Contributing to vm-system

How to contribute: layer ownership, testing strategy, test inventory, review checklist, and debugging.

Sections

Terminology & Glossary
📖 Documentation
Navigation
7 sectionsv0.1
📄 Contributing to vm-system — glaze help contributing
contributing

Contributing to vm-system

How to contribute: layer ownership, testing strategy, test inventory, review checklist, and debugging.

Topicvm-systemcontributingtestingdevelopment

This page covers everything you need to make changes to vm-system safely: where code belongs, how to test it, what reviewers look for, and how to debug when things break.

If you haven't run vm-system yet, start with vm-system help getting-started and come back here when you're ready to change code.

Where does my change go?

vm-system has clean layer boundaries, and respecting them is the most important thing you can do for code quality. Before writing code, figure out which layer owns the behavior you're changing:

  • HTTP shape, status codes, request validationpkg/vmtransport/http (server*.go). This is where JSON is decoded, fields are validated, and domain errors are mapped to HTTP status codes.
  • Domain orchestration and policypkg/vmcontrol (*_service.go, core.go). Business rules like "what defaults does a new template get?" and "is this file path safe?" live here.
  • Runtime semantics, goja executionpkg/vmsession and pkg/vmexec. This is where JavaScript actually runs, where the console shim captures output, and where execution locks are managed.
  • Persistence and schemapkg/vmstore (vmstore*.go). All database queries and schema definitions.
  • CLI output and UXcmd/vm-system (cmd_*.go). Flag parsing, output formatting, and help text.
  • REST clientpkg/vmclient (*_client.go). The typed HTTP client used by CLI commands.
  • Web serving bridgeinternal/web (spa.go, publicfs_*.go, generate.go). API/static composition, embed loading, and frontend asset generation.
  • Frontend appui/ (Vite + React + RTK Query). Browser UI and API client behavior.

The most common mistake is leaking HTTP-specific logic into vmcontrol, or putting domain policy in a handler. When in doubt, ask yourself: "Does this code need to know about HTTP requests?" If no, it belongs in vmcontrol or below.

Testing

Quick start

For most changes, this is all you need:

GOWORK=off go test ./pkg/vmtransport/http -count=1    # integration tests
GOWORK=off go test ./... -count=1                      # all Go tests
bash ./test/scripts/smoke-test.sh                      # daemon sanity (~10s)
pnpm -C ui check                                       # frontend type-check

Before opening a PR, run the full suite:

bash ./test/scripts/test-all.sh
pnpm -C ui run build
go generate ./internal/web
GOWORK=off go build -tags embed -o vm-system ./cmd/vm-system

Always prefix Go test commands with GOWORK=off — without it, workspace mode can cause confusing import errors.

Integration tests — where most of the value is

The integration tests in pkg/vmtransport/http are the most important tests in the codebase. Each test spins up a complete in-memory stack — a real SQLite store, the full vmcontrol core, and an httptest.Server with the actual HTTP handler. No mocks anywhere.

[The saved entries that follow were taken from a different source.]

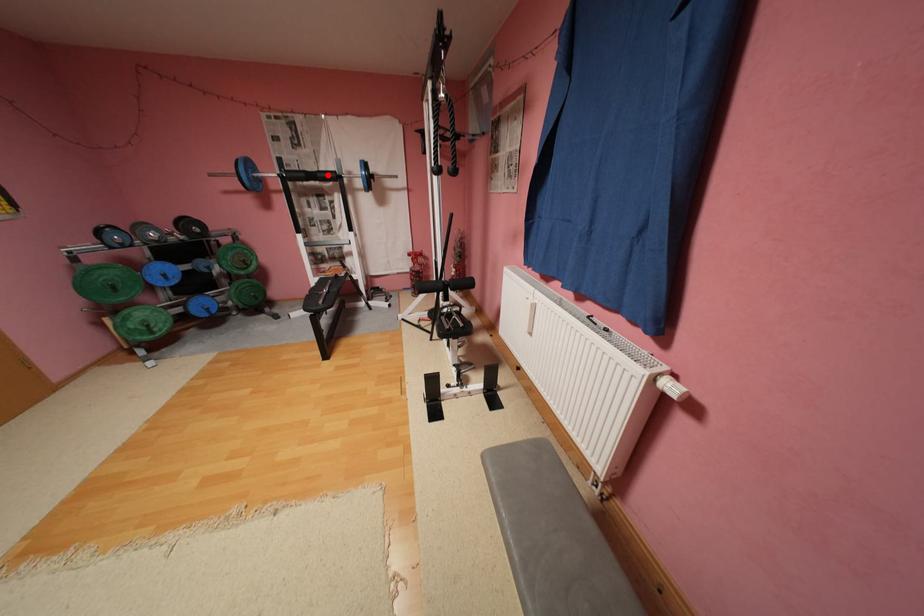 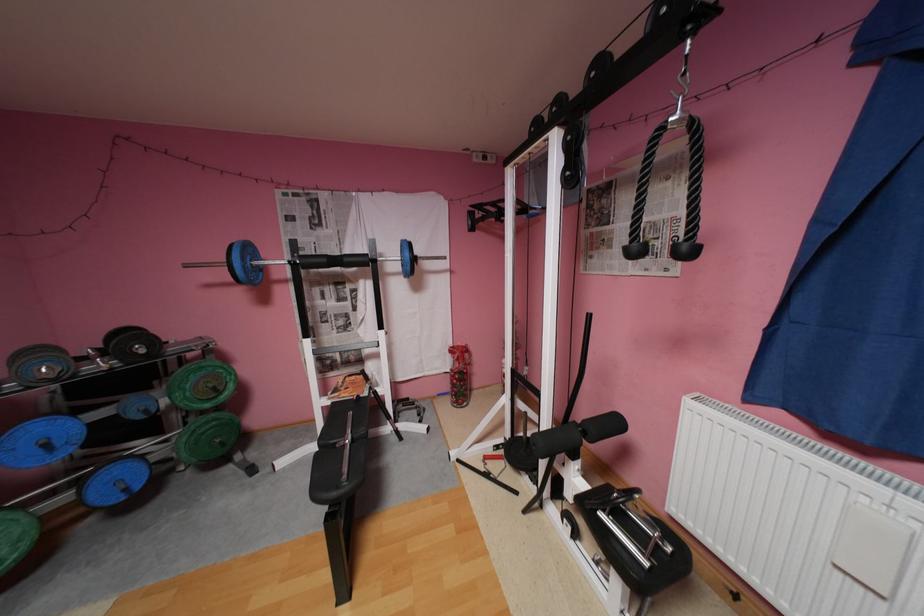 Where in the second image is the point corresponding to the highlighted location from the first image?

(355, 259) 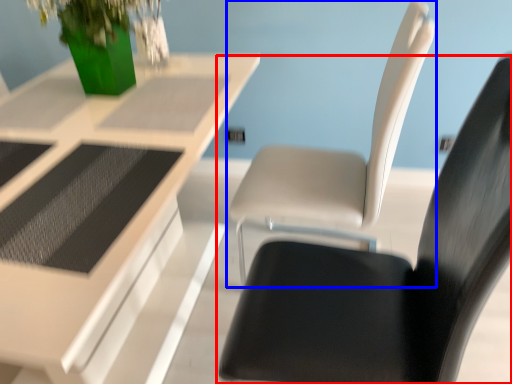 Question: Which point is further to the camera, chair (highlighted by a red box) or chair (highlighted by a blue box)?

Choices:
 (A) chair
 (B) chair

Answer: (B) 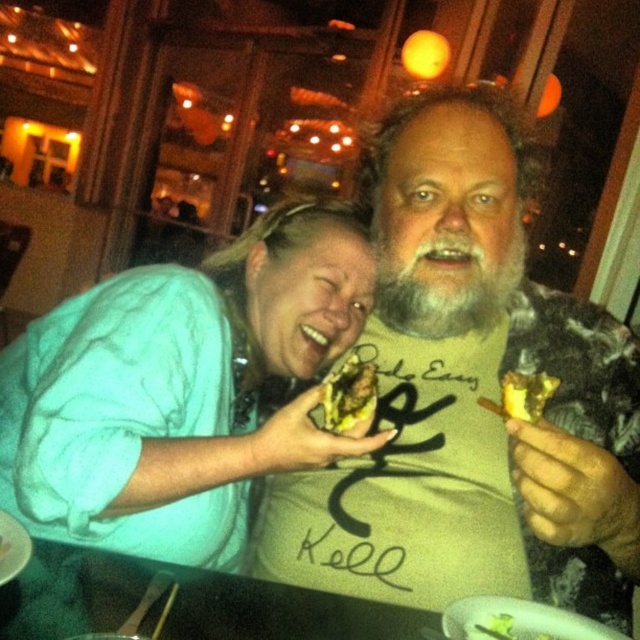 Question: Which point is closer to the camera?

Choices:
 (A) brown crispy bread at center
 (B) brown crumbly bread at right

Answer: (A)

Question: Can you confirm if graybeard at center is wider than brown crumbly bread at right?

Choices:
 (A) yes
 (B) no

Answer: (A)

Question: Which point appears closest to the camera in this image?

Choices:
 (A) (115, 449)
 (B) (545, 380)
 (C) (12, 525)

Answer: (C)

Question: From the image, what is the correct spatial relationship of graybeard at center in relation to brown crispy bread at center?

Choices:
 (A) left
 (B) right

Answer: (B)

Question: Can you confirm if light blue fabric shirt at upper left is bigger than graybeard at center?

Choices:
 (A) no
 (B) yes

Answer: (B)

Question: Which of the following is the farthest from the observer?

Choices:
 (A) (605, 314)
 (B) (10, 428)
 (C) (369, 387)
 (D) (442, 316)

Answer: (A) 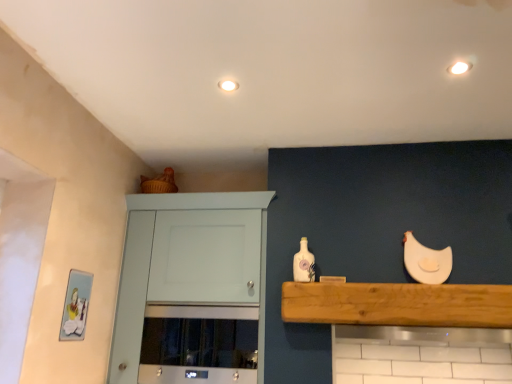 The image size is (512, 384). I want to click on blank space situated above wooden at upper center (from a real-world perspective), so click(x=390, y=283). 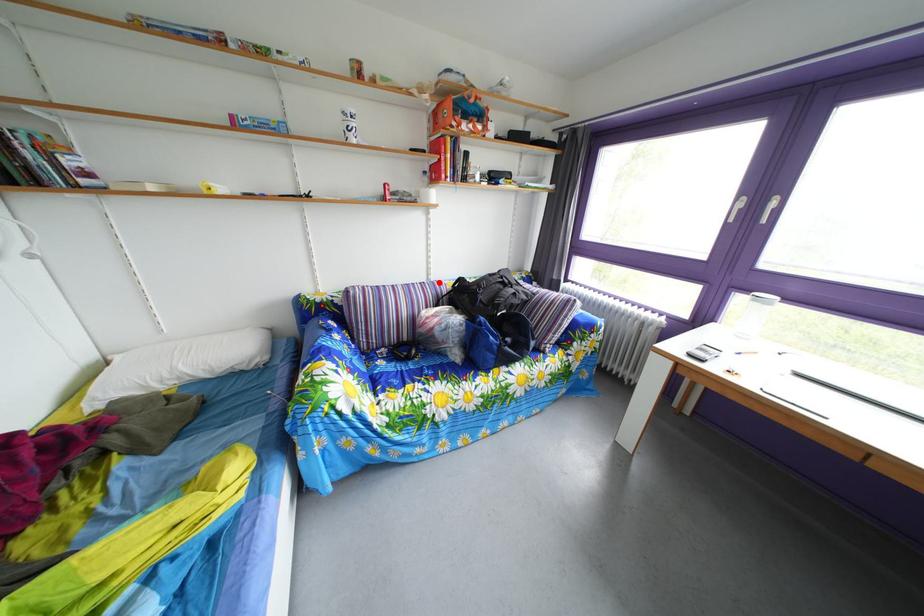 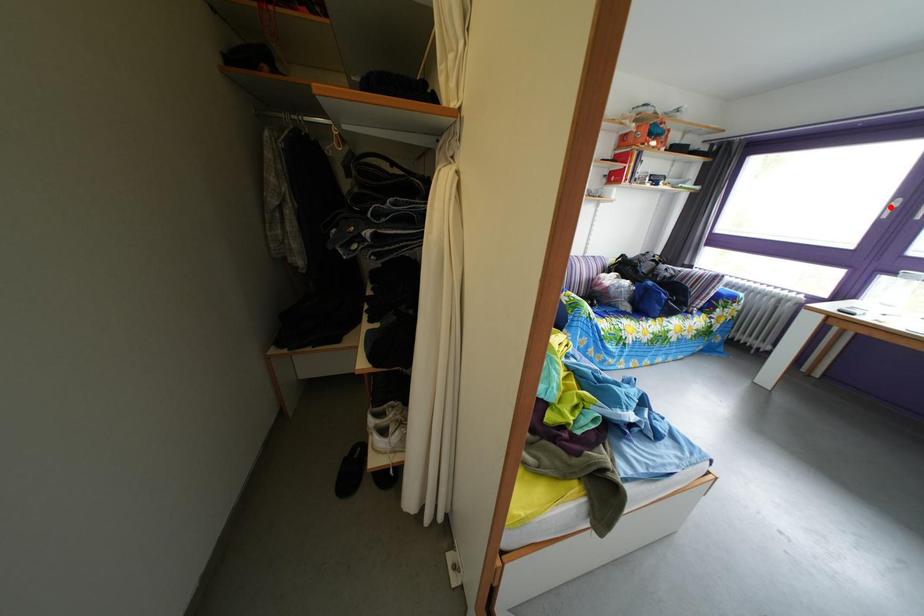 Looking at this image, I am providing you with two images of the same scene from different viewpoints. A red point is marked on the first image and another point is marked on the second image. Are the points marked in image1 and image2 representing the same 3D position?

No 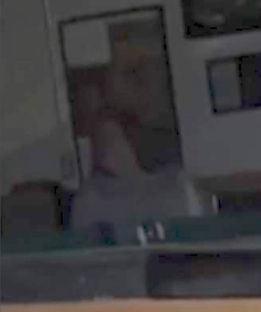 Where is `table`? Image resolution: width=261 pixels, height=312 pixels. table is located at coordinates (128, 254). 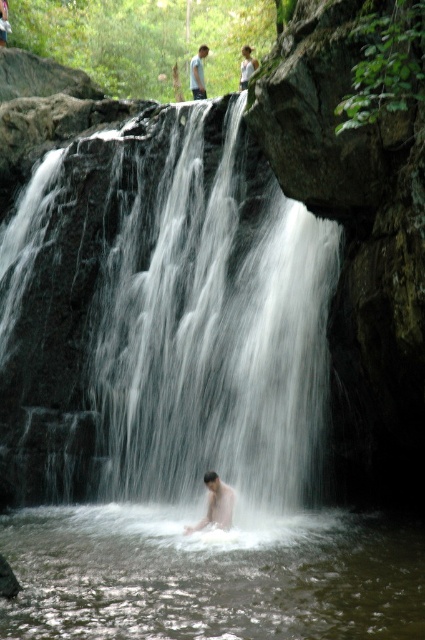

This means they exercise the entire request path from HTTP decoding through domain logic to database persistence.

Here's what each test file covers:

  • server_integration_test.go — verifies that state carries across REPL calls within a single session (set a variable in call 1, read it in call 2)
  • server_templates_integration_test.go — full template CRUD including startup files, capabilities, modules, and libraries
  • server_sessions_integration_test.go — session lifecycle (create, list, filter by status, close, delete) and runtime summary transitions
  • server_executions_integration_test.go — REPL and run-file execution, execution listing, events, and after_seq cursor-based pagination
  • server_error_contracts_integration_test.go — every error path: missing fields (400), unknown resources (404), concurrent execution (409), path traversal (422)
  • server_safety_integration_test.go — path traversal rejection with various attack patterns, plus output and event limit enforcement
  • server_libraries_integration_test.go — library loading and configuration
  • server_native_modules_integration_test.go — module allowlist enforcement, including the MODULE_NOT_ALLOWED response for JavaScript built-ins
  • server_execution_contracts_integration_test.go — execution edge cases and contract refinements

Unit tests

Several packages have focused unit tests that don't need the full stack: vmpath (path normalization), vmmodels (ID parsing, JSON helpers), vmdaemon/config (configuration defaults), libloader (loading files from cache), vmclient (URL construction, error parsing), vmcontrol/template_service (template creation defaults), and vmexec (executor behavior and persistence failure handling).

Shell scripts

The shell scripts test the system from the outside, the way a real user would:

  • test/scripts/smoke-test.sh (~10 seconds) — builds the binary, starts a daemon, creates a template and session, runs REPL and file execution, and checks the runtime summary. This is your fastest feedback loop.
  • test/scripts/test-e2e.sh — a thorough CLI loop from build through close, covering every major command.
  • test/scripts/test-library-matrix.sh — specifically tests module and library semantics: that JSON works without configuration, that JSON can't be added as a module, that lodash fails without configuration, and that lodash succeeds with it.
  • test/scripts/test-all.sh — runs everything in sequence.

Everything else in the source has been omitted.